Pentingnya digitalisasi
Strategic Sales Lead Accenture Microsoft Business Group (AMBG) Accenture Shreyan Singh mengatakan, digitalisasi menjadi penting secara khusus di kawasan Asia Pasifik, terutama ASEAN dan Indonesia.
Menurut Singh, hal ini karena kawasan ini adalah sebuah raksasa ekonomi yang memiliki populasi muda sekaligus memahami teknologi digital (digitally native). Nilai ekonomi internet dari negara-negara ASEAN saja dapat mencapai 100 miliar dollar AS (sekitar Rp 1.400 triliun) dan Indonesia sendiri adalah negara yang paling cepat mengalami digitalisasi di dunia.
”Oleh karena itu, kawasan ini suka akan inovasi, iklim berusaha yang baik, dan educated talent pool yang besar,” kata Singh.

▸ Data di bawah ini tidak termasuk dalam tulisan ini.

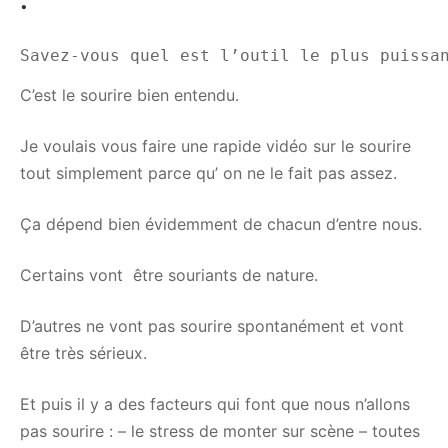
C’est le sourire bien entendu.
Je voulais vous faire une rapide vidéo sur le sourire
tout simplement parce qu’ on ne le fait pas assez.
Ça dépend bien évidemment de chacun d’entre nous.
Certains vont être souriants de nature.
D’autres ne vont pas sourire spontanément et vont
être très sérieux.
Et puis il y a des facteurs qui font que nous n’allons
pas sourire : – le stress de monter sur scène – toutes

Menteri Koordinator Bidang Perekonomian Airlangga Hartarto yang membuka acara juga menyampaikan pandangan yang sama. Menurut dia, untuk mendorong transformasi digital di masyarakat Indonesia, diperlukan ketersediaan infrastruktur dan isu pengelolaan data yang terintegrasi, pemanfaatan big data, dan pelindungan data pribadi menjadi krusial.
”Hal ini yang mendasari dalam tiga tahun ke depan, pemerintah mempercepat pembangunan infrastruktur digital sekaligus mendorong peningkatan pemahaman literasi digital bagi dunia usaha dan masyarakat untuk memastikan layanan digital menjadi inklusif,” kata Airlangga.